## Brief:
Every line of the material below that holds the string "voor" should be copied.

## Data excerpts:

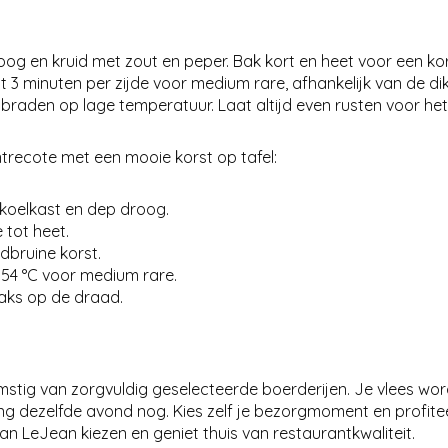
g en kruid met zout en peper. Bak kort en heet voor een ko
 3 minuten per zijde voor medium rare, afhankelijk van de di
abraden op lage temperatuur. Laat altijd even rusten voor het
trecote met een mooie korst op tafel:
 koelkast en dep droog.
 tot heet.
dbruine korst.
 54 °C voor medium rare.
aaks op de draad.
omstig van zorgvuldig geselecteerde boerderijen. Je vlees wor
ing dezelfde avond nog. Kies zelf je bezorgmoment en profitee
 LeJean kiezen en geniet thuis van restaurantkwaliteit.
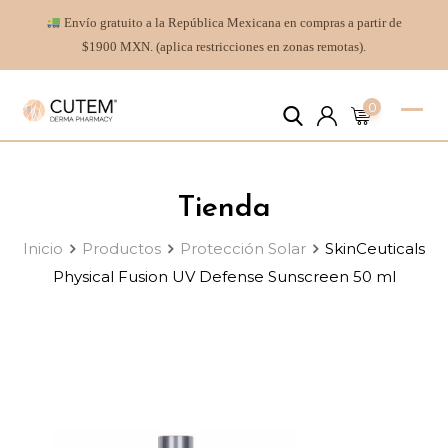
Envío gratuito a la República Mexicana en compras a partir de
$1900 MXN. (aplica restricciones en zonas remotas).
0
Tienda
Inicio
Productos
Protección Solar
SkinCeuticals
Physical Fusion UV Defense Sunscreen 50 ml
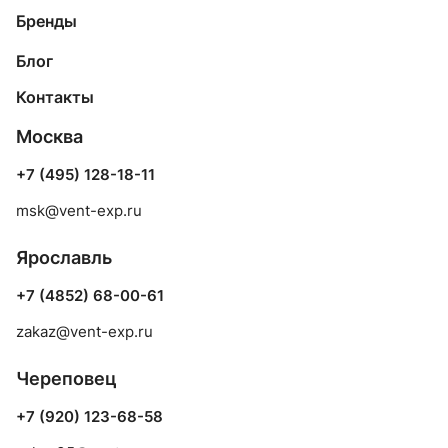
Бренды
Блог
Контакты
Москва
+7 (495) 128-18-11
msk@vent-exp.ru
Ярославль
+7 (4852) 68-00-61
zakaz@vent-exp.ru
Череповец
+7 (920) 123-68-58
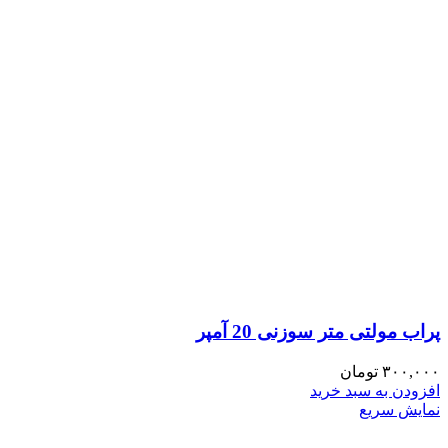
پراب مولتی متر سوزنی 20 آمپر
۳۰۰,۰۰۰
تومان
افزودن به سبد خرید
نمایش سریع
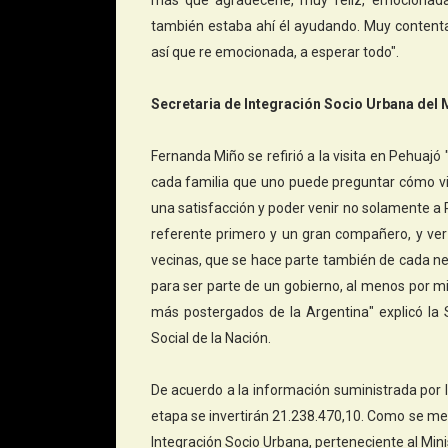
más que agradecerle, muy feliz, emocionad
también estaba ahí él ayudando. Muy contenta 
así que re emocionada, a esperar todo".
Secretaria de Integración Socio Urbana del M
Fernanda Miño se refirió a la visita en Pehuaj
cada familia que uno puede preguntar cómo v
una satisfacción y poder venir no solamente a
referente primero y un gran compañero, y ver 
vecinas, que se hace parte también de cada nec
para ser parte de un gobierno, al menos por mi 
más postergados de la Argentina" explicó la S
Social de la Nación.
De acuerdo a la información suministrada por l
etapa se invertirán 21.238.470,10. Como se men
Integración Socio Urbana, perteneciente al Minis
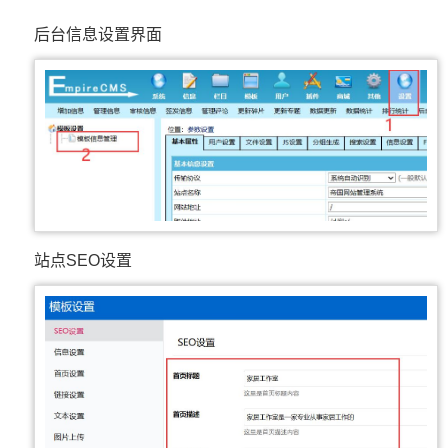
后台信息设置界面
站点SEO设置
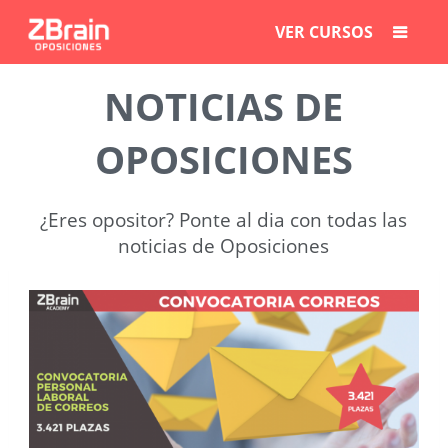
VER CURSOS
NOTICIAS DE
OPOSICIONES
¿Eres opositor? Ponte al dia con todas las
noticias de Oposiciones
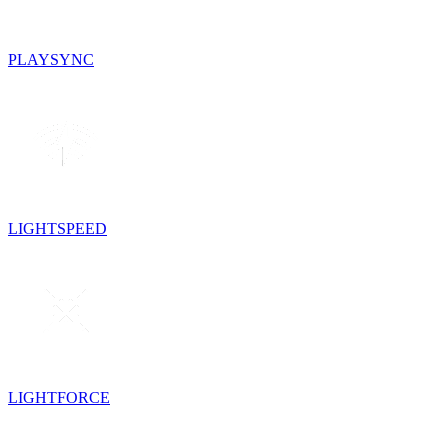
PLAYSYNC
LIGHTSPEED
LIGHTFORCE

## Reply:
g en kruid met zout en peper. Bak kort en heet voor een ko
 3 minuten per zijde voor medium rare, afhankelijk van de di
abraden op lage temperatuur. Laat altijd even rusten voor het
 54 °C voor medium rare.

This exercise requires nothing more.